With those changes, enforcing compatibility between major versions is not always
possible, in particular for the variant constructor side.
However, we can afford some long term guarantees.

First, to avoid reuse of previous names with different meaning, we must keep a
set of tombstones for deleted nominal types, record fields, and sum
constructors.

Second, in the record case, the specification of deleting only deprecated fields
means that we already keep producing deprecated fields for at least one OCaml
version.

It might be reasonable to keep deleted fields around for at least one OCaml
version, and for at most one major diagnostic version. With this rule, this
means that a freshly created record field would be available for at least one
year and half.


Third, backward-compatibility for variant constructor is more complex. If there
is a completely new constructor in version `major.0`, it is not always possible
to translate this new constructor to the diagnostic in the previous version.

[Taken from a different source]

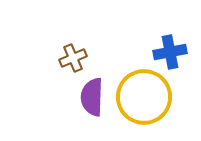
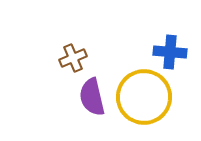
blue cross: rotated 16 degrees clockwise
purple semicircle: rotated 15 degrees counterclockwise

We
could replace future constructor by a special constructor `<future>`, but it is
unclear if this would help tools more than having an unknown constructor name.
Thus reliable deserializer that expect to work across major version would need
to parse variant sum as if they were always extensible.


Finally, in order to keep track of all version subtypes, we propose to keep an
append-only history of the diagnostic schemata. However, it seems sensible to
enforce this append-only property of this history at a meta-level by committing
the history of the diagnostic to the OCaml testsuite.